--- Data section Enclosed Below ---

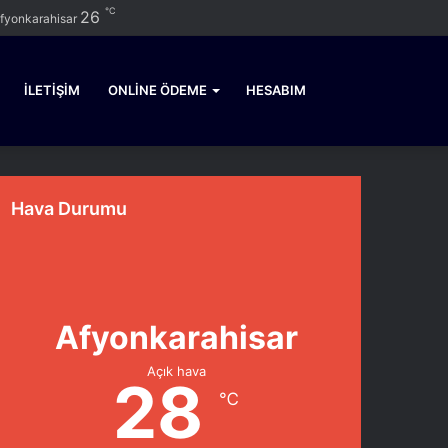
℃
Facebook
Twitter
YouTube
Instagram
Kayıt
Kenar
Dış
Arama
26
fyonkarahisar
Ol
Bölmesi
görünümü
yap
değiştir
...
İLETIŞIM
ONLINE ÖDEME
HESABIM
Hava Durumu
Afyonkarahisar
Açık hava
28
℃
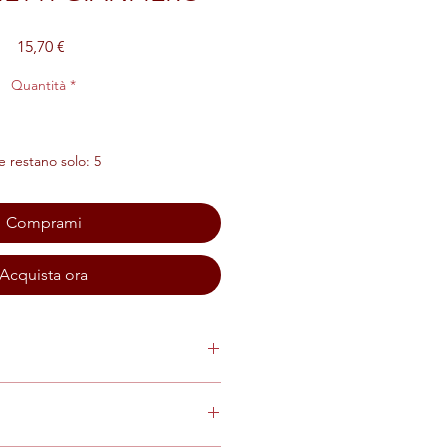
Prezzo
15,70 €
Quantità
*
 restano solo: 5
Comprami
Acquista ora
dinella, 5% Molinara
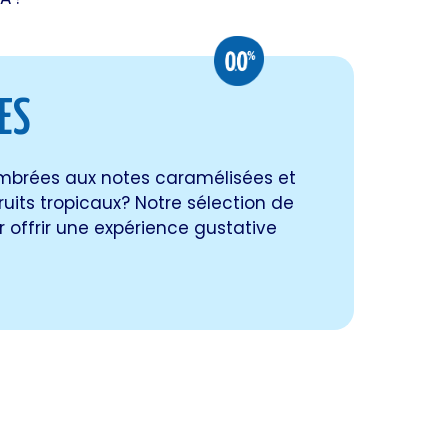
ES
 ambrées aux notes caramélisées et
its tropicaux? Notre sélection de
r offrir une expérience gustative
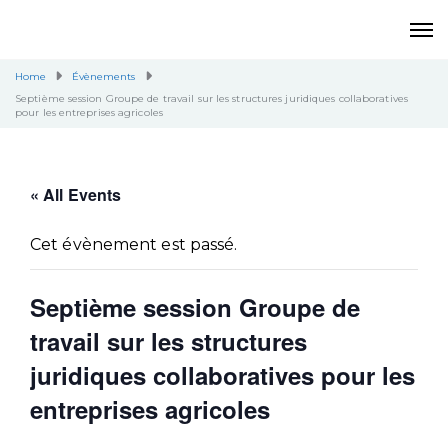
Home
Évènements
Septième session Groupe de travail sur les structures juridiques collaboratives
pour les entreprises agricoles
« All Events
Cet évènement est passé.
Septième session Groupe de
travail sur les structures
juridiques collaboratives pour les
entreprises agricoles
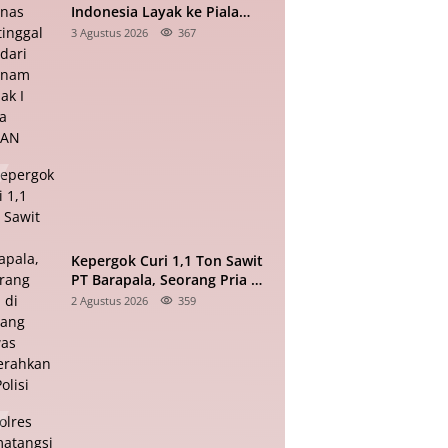
Indonesia Layak ke Piala
Dunia, Timnas Tertinggal 0-2
3 Agustus 2026
367
dari Vietnam Babak I Piala
ASEAN
Kepergok Curi 1,1 Ton Sawit
PT Barapala, Seorang Pria di
Padang Lawas Diserahkan ke
2 Agustus 2026
359
Polisi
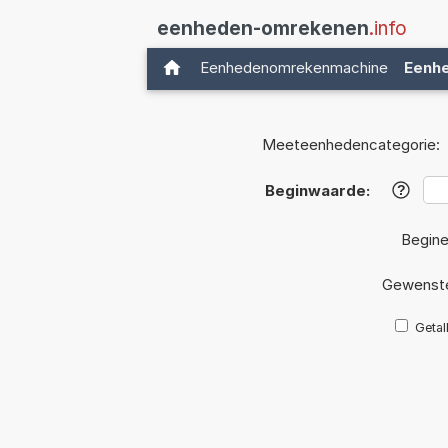
eenheden-omrekenen
.info
Eenhedenomrekenmachine
Eenh
Meeteenhedencategorie:
Beginwaarde:
?
Begine
Gewenste
Getal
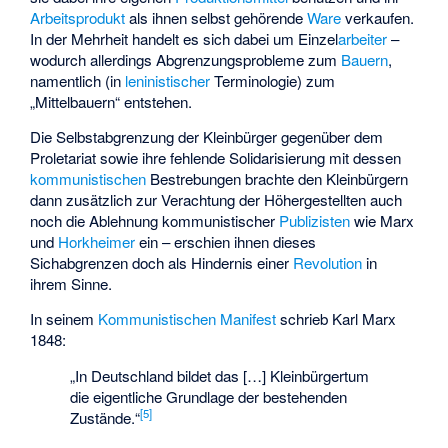
Arbeitsprodukt
als ihnen selbst gehörende
Ware
verkaufen.
In der Mehrheit handelt es sich dabei um Einzel
arbeiter
–
wodurch allerdings Abgrenzungsprobleme zum
Bauern
,
namentlich (in
leninistischer
Terminologie) zum
„Mittelbauern“ entstehen.
Die Selbstabgrenzung der Kleinbürger gegenüber dem
Proletariat sowie ihre fehlende Solidarisierung mit dessen
kommunistischen
Bestrebungen brachte den Kleinbürgern
dann zusätzlich zur Verachtung der Höhergestellten auch
noch die Ablehnung kommunistischer
Publizisten
wie Marx
und
Horkheimer
ein – erschien ihnen dieses
Sichabgrenzen doch als Hindernis einer
Revolution
in
ihrem Sinne.
In seinem
Kommunistischen Manifest
schrieb Karl Marx
1848:
„In Deutschland bildet das […] Kleinbürgertum
die eigentliche Grundlage der bestehenden
[
5
]
Zustände.“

--- End of Enclosed Data section ---

## [Exercise details]
From the records above, return each line where "juridiques" occurs.

## [Problem solution]
Septième session Groupe de travail sur les structures juridiques collaboratives
juridiques collaboratives pour les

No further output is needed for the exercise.